Mike Boitnott, Mark Brown, and I set off to some spots some twenty miles out of Destin Thursday, in search of dinner! At our first spot we found 100+ feet of viz and beautiful blue water. We all found some bugs, and Mark found two very nice Spiney bugs that had to remain unmolested:banghead! Probably half of the slippers that we found had eggs and got to stay where they were at as well. Mark also shot a nice flounder. Dive two had less viz and a nice big Hammerhead cruising through! What an awsome/spooky sight, and it was the first Hammerhead I have seen on a dive. So with thoughts of sharks running through my mind I began my search for lobster. As soon as I got occupied, a triggerfish eased up and hit my leg, and I screamed like a baby in an antpile! I figured I had just been eaten, and was waiting for the tunnel of light to appear:angel! I looked, and there was nothing to be seen but a 12" Trigger just sitting there giggling at me :doh! We finished up this dive with more bugs and a Flounder. Our third dive was much closer in, and we had decent viz of maybe 30-50 feet. Mike and Mark shot some more Flounder, and I rescued a baby Gag that was hooked and tangled in the wreck. We saw two very big Goliath Grouper on the wreck, one of which could have eaten any of us if it so desired! They are awsome fish and it is obvious that they are not afraid of humans, as they just cruise around at their leisure. Overall we had a great day, 19 bugs, and five flounder. We let as least as many Lobster go that were egg bearing, and saw many more that we could not get to. What a great day to be on and under the water! Pics soon!


----------



## Kim (Aug 5, 2008)

Sounds like you were diving the tug Janet. There is a real stud Goliath living in that wreck.


----------



## Ultralite (Oct 1, 2007)

sounds like a great trip...thanks for posting...that was some funny sh1t there about the trigger...


----------



## FelixH (Sep 28, 2007)

Sounds like a great day!


----------



## ul412al (Oct 2, 2007)

Man, that sounds like fun! I gotta learn how to find those bugs!


----------



## lobsterman (Sep 30, 2007)

Great report, the water was pretty the other day offshore. What depth were you diving?


----------



## Captain Mickey O'Reilly (Dec 18, 2008)

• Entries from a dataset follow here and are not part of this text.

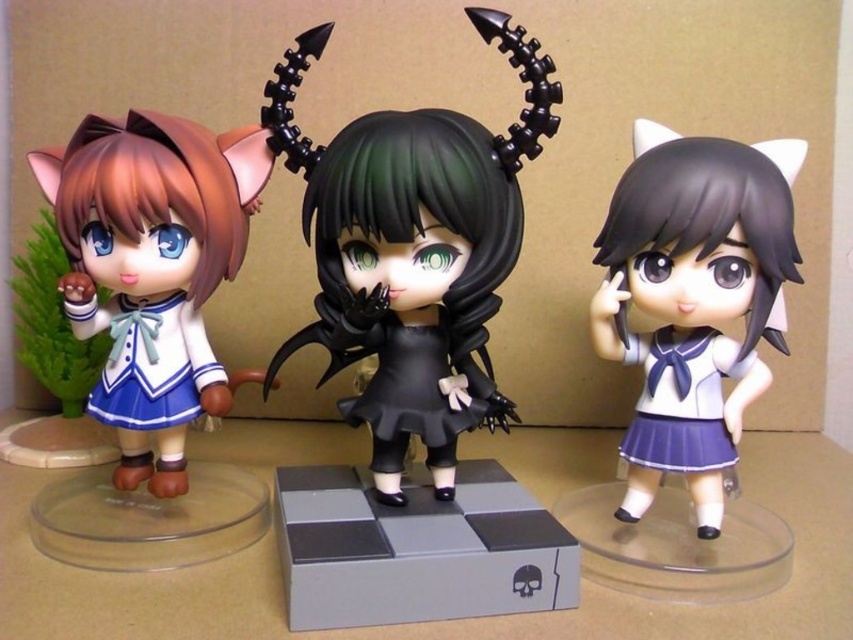 Can you confirm if satin purple skirt at center is shorter than matte blue fabric dress at left?

In fact, satin purple skirt at center may be taller than matte blue fabric dress at left.

Locate an element on the screen. The height and width of the screenshot is (640, 853). satin purple skirt at center is located at coordinates (694, 300).

You are a GUI agent. You are given a task and a screenshot of the screen. Output one action in this format:
    pyautogui.click(x=<x>, y=<y>)
    Task: Click on the satin purple skirt at center
    
    Given the screenshot: What is the action you would take?
    pyautogui.click(x=694, y=300)

Who is more forward, [438,410] or [431,445]?

Point [438,410] is more forward.

Between black matte doll at center and black matte school uniform at center, which one appears on the right side from the viewer's perspective?

Positioned to the right is black matte school uniform at center.

Locate an element on the screen. This screenshot has width=853, height=640. black matte doll at center is located at coordinates pos(413,252).

What are the coordinates of `black matte doll at center` in the screenshot? It's located at (413, 252).

Does point (113, 326) come in front of point (712, 428)?

No, it is not.

Who is higher up, satin blue school uniform at left or satin blue skirt at center?

satin blue school uniform at left is above.

Locate an element on the screen. satin blue school uniform at left is located at coordinates pos(148,360).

We averaged 120' on the deep dives. Tug Janet is way east of where we were at, but it too has a big GG on it!


----------



## Captain Mickey O'Reilly (Dec 18, 2008)

Not a bad haul and an even better dinner!


----------



## whome (Oct 2, 2007)

Very Nice Mickey!! I have got to get some of those lobsters from you one day!!:letsdrink


----------